Revisiting License-Granting Language

With an eye to the third edition of MSCD, I’d like to revisit something that I first discussed in this November 2009 post on AdamsDrafting—the relationship between license-granting language and language of discretion.

Here’s what I said in that earlier blog post:

But more importantly, any discussion of the meaning of contract language has to start with semantics. I suggest that in this case, the semantics indicate that granting language in a license agreement is simply a variant form of language of discretion and as such is simply a creature of the contract, like any other provision.

Consider the follow provisions:

  • Acme hereby grants Widgetco a license to use the Marks in …
  • Acme hereby grants Widgetco the right to use the Marks in …
  • Widgetco may use the Marks in …

They all convey the same meaning. What distinguishes the first from the other two is that it seeks to flag that discretion is being accorded with respect to something that Acme controls. But such control wouldn’t be inconsistent with the other two variants. (In the absence of such control, the first two variants would be preposterous.)

When you can convey the same meaning in different ways yet you accord a special significance to one of those ways, then—Hey presto!—you have magic-wordery, the enemy of rational drafting. In terms of the semantics, granting a license is just one way to accord a party discretion under a contract. Debating whether a license arises independently of the contract, or instead is covenant not to sue and therefore part of the contract, is to miss the point.

Looking at this issue again, I think that in the appropriate context, license-granting language offers three advantages over language of discretion:

  1. As mentioned in the earlier blog post, license-granting language makes it clear that discretion is being accorded with respect to something that the licensor controls.
  2. Granting discretion by means of a thing—a license—allows the drafter to add various adjectives: nonexclusive, irrevocable, perpetual, etc. (That’s something I discussed in this August 2008 post on AdamsDrafting. Note the 30 comments—ah, those were the salad days of blogging!)
  3. Using the word license allows you also to use the word sublicense. Articulating the notion of A to B to C using language of discretion would be trickier, and wordier.

So I’m at peace with the concept of license-granting language. But when does it make sense to use it? Perhaps whenever you give someone else the right to use your intellectual property.

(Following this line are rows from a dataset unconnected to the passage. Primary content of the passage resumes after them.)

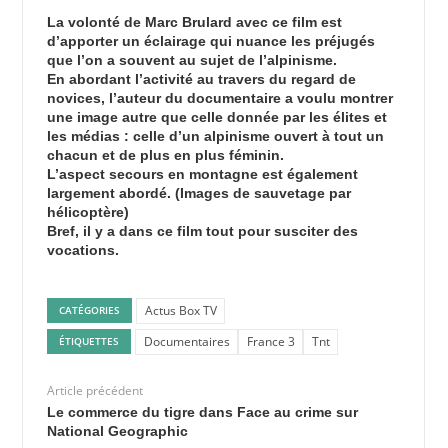
La volonté de Marc Brulard avec ce film est
d’apporter un éclairage qui nuance les préjugés
que l’on a souvent au sujet de l’alpinisme.
En abordant l’activité au travers du regard de
novices, l’auteur du documentaire a voulu montrer
une image autre que celle donnée par les élites et
les médias : celle d’un alpinisme ouvert à tout un
chacun et de plus en plus féminin.
L’aspect secours en montagne est également
largement abordé. (Images de sauvetage par
hélicoptère)
Bref, il y a dans ce film tout pour susciter des
vocations.
Actus Box TV
CATÉGORIES
Documentaires
France 3
Tnt
ÉTIQUETTES
Article précédent
Le commerce du tigre dans Face au crime sur
National Geographic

If you give someone else the right to use tangible property, the word you’d use is lease. So that’s another word that results in language of performance being equivalent to language of discretion.

About the author

Ken Adams is the leading authority on how to say clearly whatever you want to say in a contract. He’s author of A Manual of Style for Contract Drafting, and he offers online and in-person training around the world. He’s also chief content officer of LegalSifter, Inc., a company that combines artificial intelligence and expertise to assist with review of contracts.

4 thoughts on “Revisiting License-Granting Language”

  1. There are times you would grant only a license (and not a lease) to use real property. A lease denotes the right to exclusive possession, survives a transfer of the grantor’s interest, creates a non-freehold estate, and is  freely transferrable, except to the extent the lease expressly restricts assignment or subletting. (Or unless the property is in a code state, scuh as TX or LA.)

    A license denotes the right to possession only to the extent necessary to accomplish an agreed purpose, does not create an estate, does not survive a transfer of the grantor’s interest, and is ordinarily not transferrable.

    This distinction is not magic wordery, but is inherent in the definitions of lease and license.